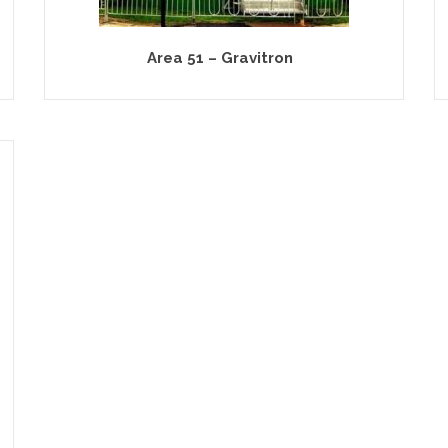
Area 51 – Gravitron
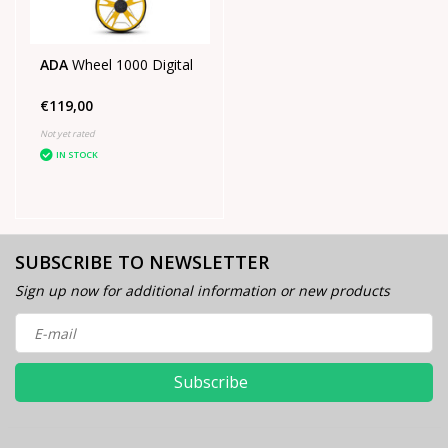
ADA
Wheel 1000 Digital
€119,00
Not yet rated
IN STOCK
SUBSCRIBE TO NEWSLETTER
Sign up now for additional information or new products
Subscribe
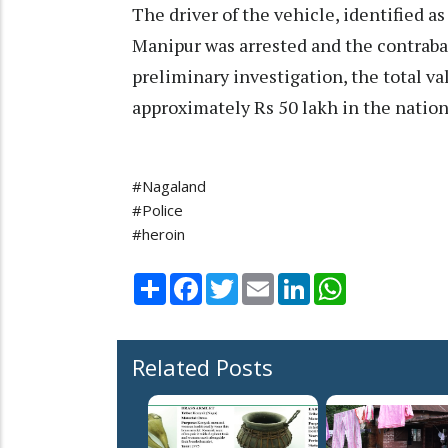
The driver of the vehicle, identified as
Manipur was arrested and the contraba
preliminary investigation, the total va
approximately Rs 50 lakh in the nation
#Nagaland
#Police
#heroin
Share
Facebook
Twitter
Email
LinkedIn
WhatsApp
Related Posts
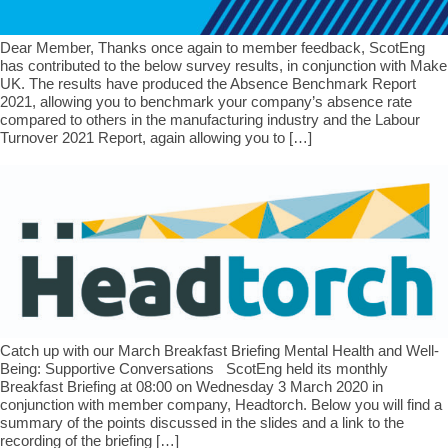
Dear Member, Thanks once again to member feedback, ScotEng
has contributed to the below survey results, in conjunction with Make
UK. The results have produced the Absence Benchmark Report
2021, allowing you to benchmark your company’s absence rate
compared to others in the manufacturing industry and the Labour
Turnover 2021 Report, again allowing you to […]
Catch up with our March Breakfast Briefing Mental Health and Well-
Being: Supportive Conversations ScotEng held its monthly
Breakfast Briefing at 08:00 on Wednesday 3 March 2020 in
conjunction with member company, Headtorch. Below you will find a
summary of the points discussed in the slides and a link to the
recording of the briefing […]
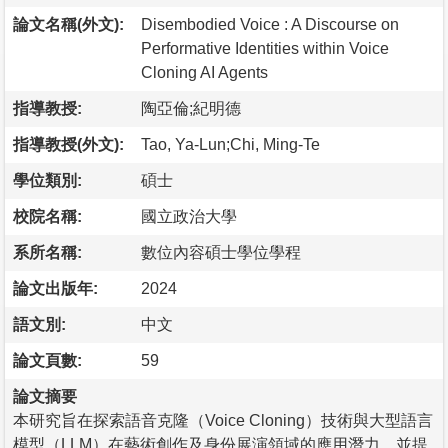
論文名稱(外文):
Disembodied Voice : A Discourse on
Performative Identities within Voice
Cloning AI Agents
指導教授:
陶亞倫;紀明德
指導教授(外文):
Tao, Ya-Lun;Chi, Ming-Te
學位類別:
碩士
校院名稱:
國立政治大學
系所名稱:
數位內容碩士學位學程
論文出版年:
2024
語文別:
中文
論文頁數:
59
論文摘要
本研究旨在探索語音克隆（Voice Cloning）技術與大型語言
模型（LLM）在藝術創作及身份展演領域的應用潛力，並提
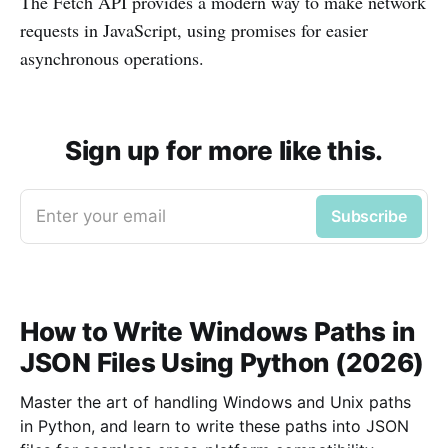
The Fetch API provides a modern way to make network
requests in JavaScript, using promises for easier
asynchronous operations.
Sign up for more like this.
Enter your email
Subscribe
How to Write Windows Paths in
JSON Files Using Python (2026)
Master the art of handling Windows and Unix paths
in Python, and learn to write these paths into JSON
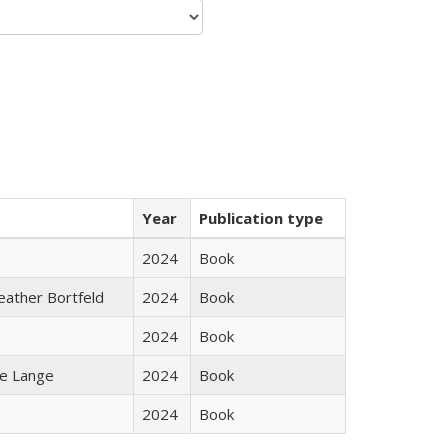
Year
Publication type
2024
Book
Heather Bortfeld
2024
Book
2024
Book
ke Lange
2024
Book
2024
Book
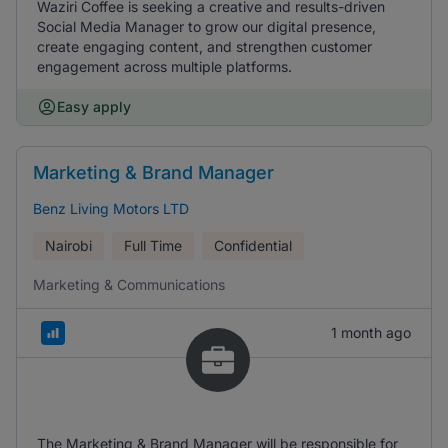
Waziri Coffee is seeking a creative and results-driven
Social Media Manager to grow our digital presence,
create engaging content, and strengthen customer
engagement across multiple platforms.
Easy apply
Marketing & Brand Manager
Benz Living Motors LTD
Nairobi
Full Time
Confidential
Marketing & Communications
1 month ago
The Marketing & Brand Manager will be responsible for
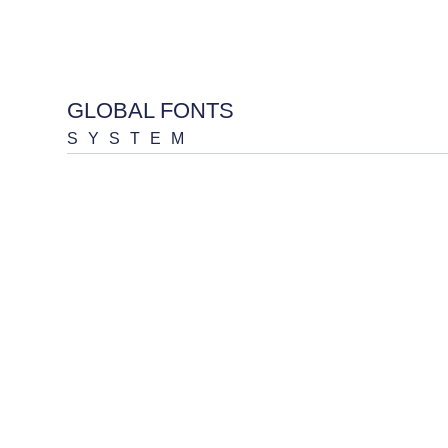
GLOBAL FONTS
SYSTEM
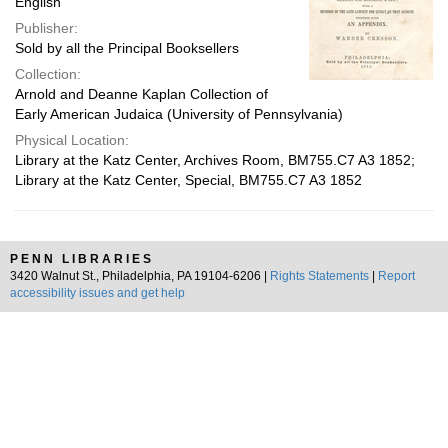
English
Publisher:
Sold by all the Principal Booksellers
Collection:
Arnold and Deanne Kaplan Collection of
Early American Judaica (University of Pennsylvania)
Physical Location:
Library at the Katz Center, Archives Room, BM755.C7 A3 1852;
Library at the Katz Center, Special, BM755.C7 A3 1852
PENN LIBRARIES
3420 Walnut St., Philadelphia, PA 19104-6206 |
Rights Statements
|
Report
accessibility issues and get help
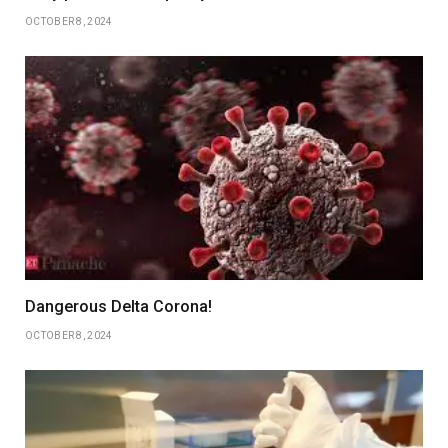
OCTOBER 8, 2024
Dangerous Delta Corona!
OCTOBER 8, 2024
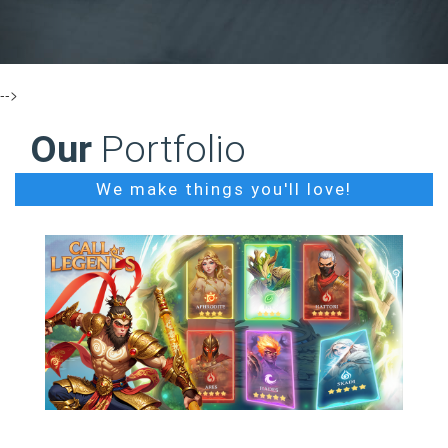
-->
Our
Portfolio
We make things you'll love!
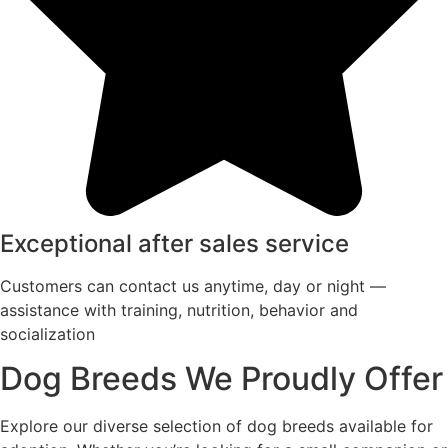
Exceptional after sales service
Customers can contact us anytime, day or night —
assistance with training, nutrition, behavior and
socialization
Dog Breeds We Proudly Offer
Explore our diverse selection of dog breeds available for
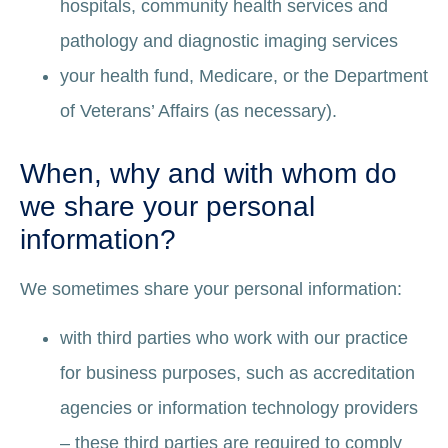
hospitals, community health services and
pathology and diagnostic imaging services
your health fund, Medicare, or the Department
of Veterans’ Affairs (as necessary).
When, why and with whom do
we share your personal
information?
We sometimes share your personal information:
with third parties who work with our practice
for business purposes, such as accreditation
agencies or information technology providers
– these third parties are required to comply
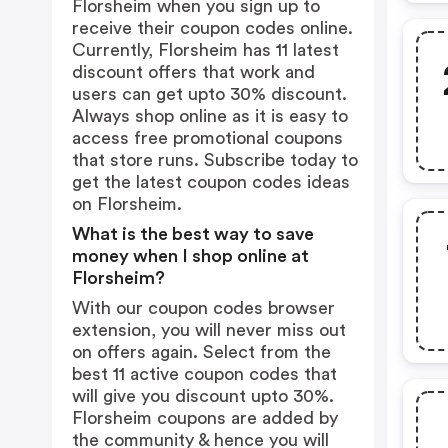
Florsheim when you sign up to
receive their coupon codes online.
Currently, Florsheim has 11 latest
discount offers that work and
users can get upto 30% discount.
Always shop online as it is easy to
access free promotional coupons
that store runs. Subscribe today to
get the latest coupon codes ideas
on Florsheim.
What is the best way to save
money when I shop online at
Florsheim?
With our coupon codes browser
extension, you will never miss out
on offers again. Select from the
best 11 active coupon codes that
will give you discount upto 30%.
Florsheim coupons are added by
the community & hence you will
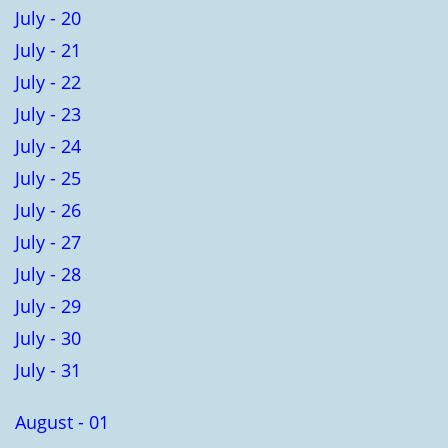
July - 20
July - 21
July - 22
July - 23
July - 24
July - 25
July - 26
July - 27
July - 28
July - 29
July - 30
July - 31
August - 01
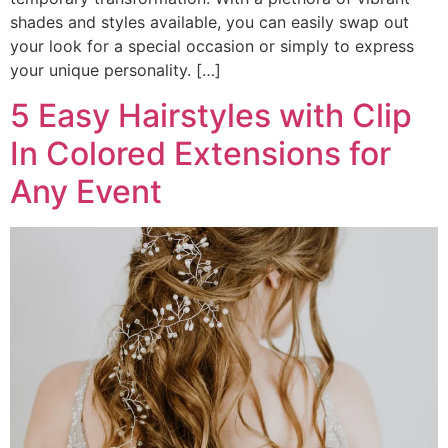
shades and styles available, you can easily swap out
your look for a special occasion or simply to express
your unique personality. […]
5 Easy Hairstyles with Clip
In Colored Extensions for
Any Event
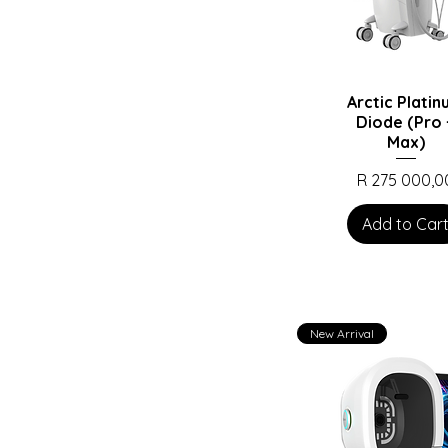
Arctic Plati
Diode (Pro 
Max)
Price
R 275 000,0
Add to Car
New Arrival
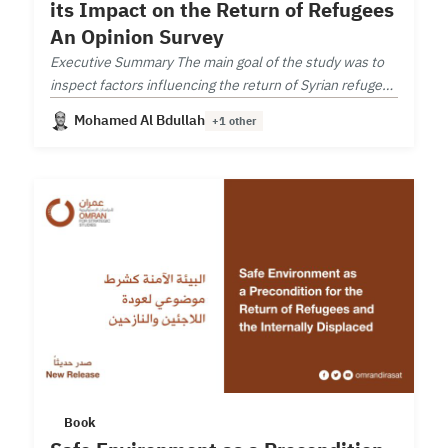
its Impact on the Return of Refugees
An Opinion Survey
Executive Summary The main goal of the study was to
inspect factors influencing the return of Syrian refugees
from neighboring countries.
Mohamed Al Bdullah
+1 other
Book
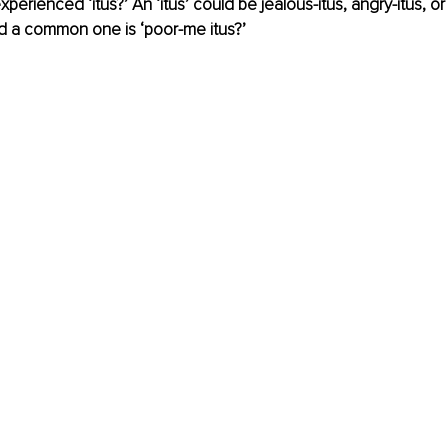
erienced ‘itus?’ An ‘itus’ could be jealous-itus, angry-itus, or
d a common one is ‘poor-me itus?’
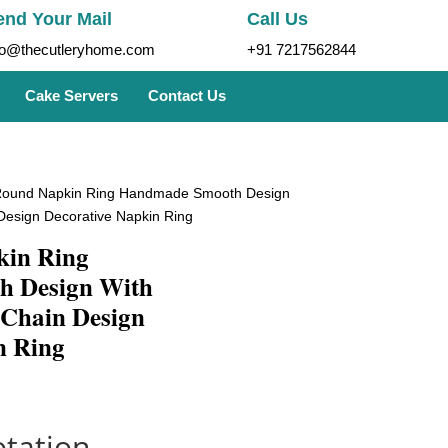
end Your Mail
Call Us
fo@thecutleryhome.com
+91 7217562844
Cake Servers
Contact Us
Round Napkin Ring Handmade Smooth Design
esign Decorative Napkin Ring
kin Ring
 Design With
Chain Design
n Ring
tation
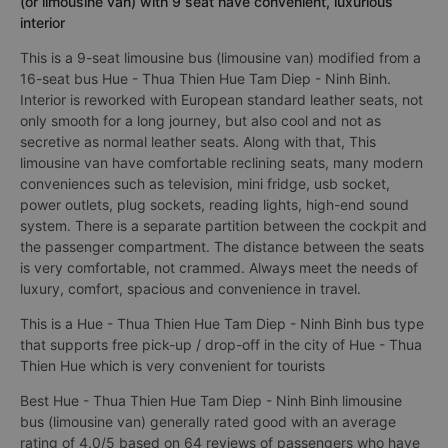
(or limousine van) with 9 seat have convenient, luxurious
interior
This is a 9-seat limousine bus (limousine van) modified from a
16-seat bus Hue - Thua Thien Hue Tam Diep - Ninh Binh.
Interior is reworked with European standard leather seats, not
only smooth for a long journey, but also cool and not as
secretive as normal leather seats. Along with that, This
limousine van have comfortable reclining seats, many modern
conveniences such as television, mini fridge, usb socket,
power outlets, plug sockets, reading lights, high-end sound
system. There is a separate partition between the cockpit and
the passenger compartment. The distance between the seats
is very comfortable, not crammed. Always meet the needs of
luxury, comfort, spacious and convenience in travel.
This is a Hue - Thua Thien Hue Tam Diep - Ninh Binh bus type
that supports free pick-up / drop-off in the city of Hue - Thua
Thien Hue which is very convenient for tourists
Best Hue - Thua Thien Hue Tam Diep - Ninh Binh limousine
bus (limousine van) generally rated good with an average
rating of 4.0/5 based on 64 reviews of passengers who have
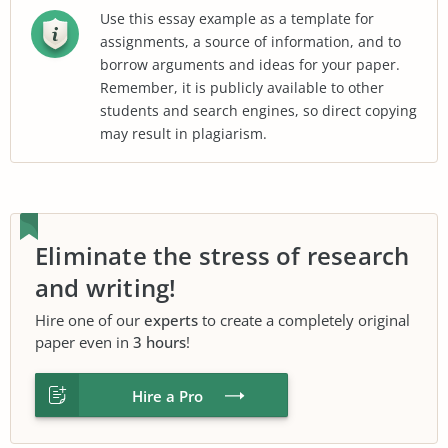
Use this essay example as a template for
assignments, a source of information, and to
borrow arguments and ideas for your paper.
Remember, it is publicly available to other
students and search engines, so direct copying
may result in plagiarism.
Eliminate the stress of research
and writing!
Hire one of our
experts
to create a completely original
paper even in
3 hours
!
Hire a Pro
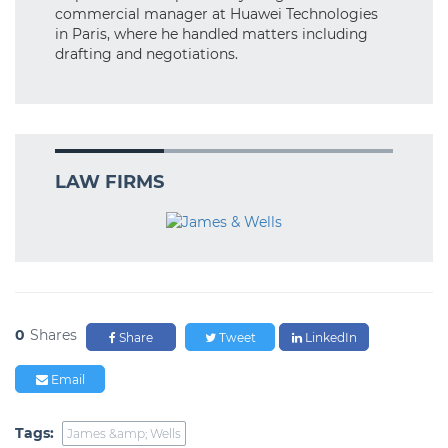
commercial manager at Huawei Technologies
in Paris, where he handled matters including
drafting and negotiations.
LAW FIRMS
0
Shares
Share
Tweet
LinkedIn
Email
Tags:
James &amp; Wells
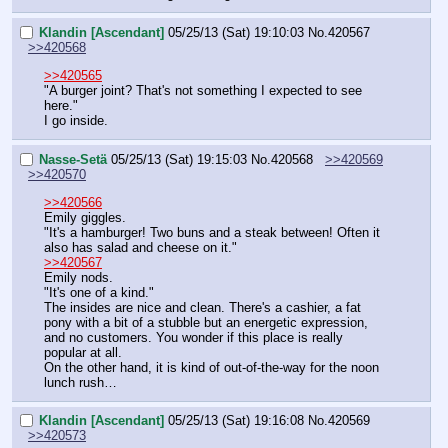
Klandin [Ascendant]
05/25/13 (Sat) 19:10:03
No.
420567
>>420568
>>420565
"A burger joint? That's not something I expected to see 
here."
I go inside.
Nasse-Setä
05/25/13 (Sat) 19:15:03
No.
420568
>>420569
>>420570
>>420566
Emily giggles.
"It's a hamburger! Two buns and a steak between! Often it 
also has salad and cheese on it."
>>420567
Emily nods.
"It's one of a kind."
The insides are nice and clean. There's a cashier, a fat 
pony with a bit of a stubble but an energetic expression, 
and no customers. You wonder if this place is really 
popular at all.
On the other hand, it is kind of out-of-the-way for the noon 
lunch rush…
Klandin [Ascendant]
05/25/13 (Sat) 19:16:08
No.
420569
>>420573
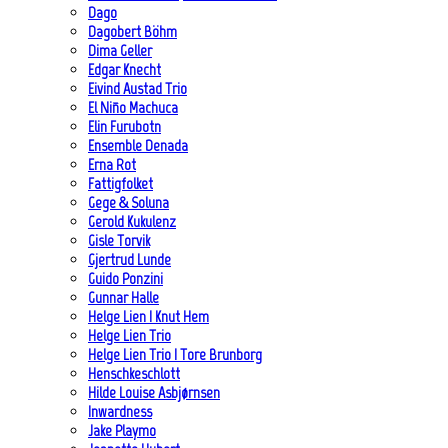
Dago
Dagobert Böhm
Dima Geller
Edgar Knecht
Eivind Austad Trio
El Niño Machuca
Elin Furubotn
Ensemble Denada
Erna Rot
Fattigfolket
Gege & Soluna
Gerold Kukulenz
Gisle Torvik
Gjertrud Lunde
Guido Ponzini
Gunnar Halle
Helge Lien | Knut Hem
Helge Lien Trio
Helge Lien Trio | Tore Brunborg
Henschkeschlott
Hilde Louise Asbjørnsen
Inwardness
Jake Playmo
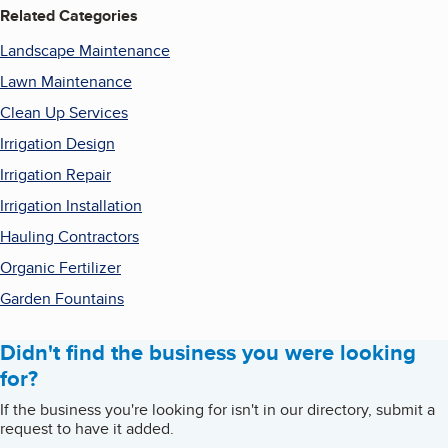
Related Categories
Landscape Maintenance
Lawn Maintenance
Clean Up Services
Irrigation Design
Irrigation Repair
Irrigation Installation
Hauling Contractors
Organic Fertilizer
Garden Fountains
Didn't find the business you were looking
for?
If the business you're looking for isn't in our directory, submit a
request to have it added.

────

## Work order
The first line of the listing through the line with "Manipur was arrested and the contraba": repeat exactly that span and nothing more, skipping pictures.

## The completed task
Area 51 – Gravitron
ADA
Wheel 1000 Digital
€119,00
Not yet rated
IN STOCK
SUBSCRIBE TO NEWSLETTER
Sign up now for additional information or new products
Subscribe
The driver of the vehicle, identified as
Manipur was arrested and the contraba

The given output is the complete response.